Top stories of 2011 in the Panhandle

Amarillo, TX - 2011 was full of controversial stories in the Panhandle, here is a list of stories that many viewers say were memorable to them.

The number ten top story of the year is the family of convicted capital murderer Johnny Frank Garrett speaking out on the thirty year anniversary of the victim's death.

Garrett was charged and executed for the October 1981 murder of Sister Tadea Benz at the Saint Francis Convent in Amarillo.

Even after thirty years, his sisters, Jeana and Janet are fighting to have Johnny's name cleared, and have who they think is the real murderer charged.

Coming in at number nine, a railcar fire September 16th had Amarillo residents concerned as several evacuations were made near the BNSF rail yard on South East 17th and Johnson.

A fireball could be seen in the area along with black smoke.

Officials said the explosion may have been somehow connected to the chemical isopentane.

Firefighters and hazmat workers were able to clear the area.

The number eight top story was the controversial issue of revitalizing downtown Amarillo.

The plan includes a full service hotel, a multi-purpose event venue and a parking garage, carrying a price tag of one hundred and thirteen million dollars.

There were a lot of concerns raised by Amarillo residents but the city commission voted 5-0 to continue with the plan.

Ground breaking is set to start in 2012.

Our number seven noteworthy story of 2011 is the tragic death of 20-year-old Kelsey Tortoreo.

Tortoreo was found dead at the Garvey grain elevator in the 24-hundred block of North East 3rd May 31st.

Police believe she fell through a hole at the top of the grain elevator, landing nearly 80-feet below her.

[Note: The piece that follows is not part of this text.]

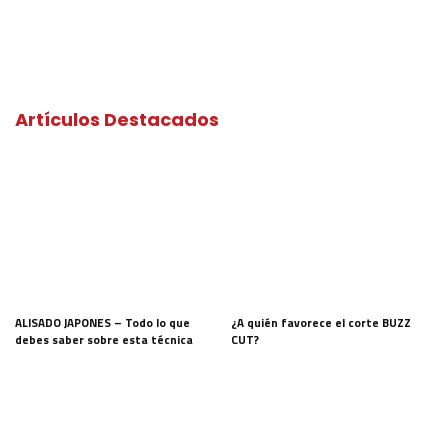
Artículos Destacados
ALISADO JAPONES – Todo lo que
¿A quién favorece el corte BUZZ
debes saber sobre esta técnica
CUT?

Tortoreo's death was ruled accidental.

Coming in at number six, is the federal drug investigation in Borger.

Five Borger residents were arrested in a suspected drug and money scheme.

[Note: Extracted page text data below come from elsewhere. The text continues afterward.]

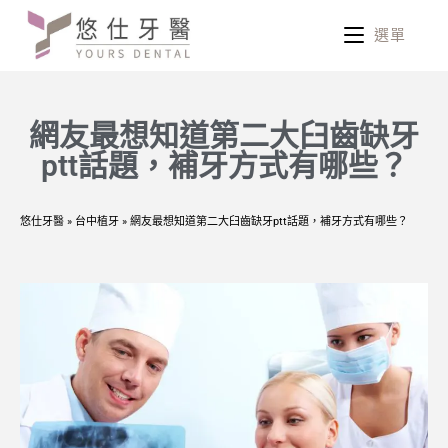
選單
網友最想知道第二大臼齒缺牙
ptt話題，補牙方式有哪些？
悠仕牙醫
»
台中植牙
»
網友最想知道第二大臼齒缺牙ptt話題，補牙方式有哪些？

Frank Fernandez, Aaron Fernandez, Jose Fernandez, Thomas Salazar and Amy Fernandez were all reportedly involved in the ring.

All four men pleaded not guilty to the drug trafficking charges.

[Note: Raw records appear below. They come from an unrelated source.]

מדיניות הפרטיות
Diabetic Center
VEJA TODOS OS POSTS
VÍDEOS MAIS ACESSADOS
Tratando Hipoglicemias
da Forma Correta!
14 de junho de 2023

Amy pleaded guilty to structuring financial transactions with unreported income.

The number five top story is the sexual scandal involving an Amarillo school teacher.

34-year-old Julie Ann Moore is charged with sexual assault of a child after allegedly having sex with a 15-year-old Amarillo High student.

After the accusations were made officials said Moore would not be allowed to be around children other than her own.

She recently resigned from her teaching position at Sanborn Elementary.

If found guilty, Moore faces up to twenty years in prison and a ten-thousand-dollar fine.

The number four noteworthy story of 2011 is the death of an eleven-day-old baby.

Mya Meada was killed in October after her families pitbull mix attacked her.

After Mya's death several area residents were driving by the family home and even posting rude messages about the mother on Facebook.

The dog was put down.

The third most popular story actually began in 2010, when Colorado State Senator Suzanne Williams was involved in collision killing a pregnant woman.

The story then continued into 2011, as Williams' case went to a grand jury for the death of Brianna Gomez.

The grand jury did not indict Williams for any criminal wrong-doing, after crossing into oncoming traffic on Highway 385 near Channing.

Williams was cited by the Department of Public Safety for the wreck.

She paid a fine for one of the citations.

A plea agreement was denied, so the case has been moved to a new justice of the peace.

The number two top story of 2011 is the worst drought in Texas history.

The extremely dry conditions affected livestock, the water supply for the Panhandle, and even Fourth of July celebrations.

Nearly every county in the area enacted burn bans during the drought.

The hot-dry weather also caused the number one top story for 2011, devastating fires.

The Panhandle was affected greatly by wildfires during both February and May.

More than sixty homes were burned just in the Amarillo area as fires ripped through the Panhandle.

The fires had different causes such as cars and welding but each carried serious destruction.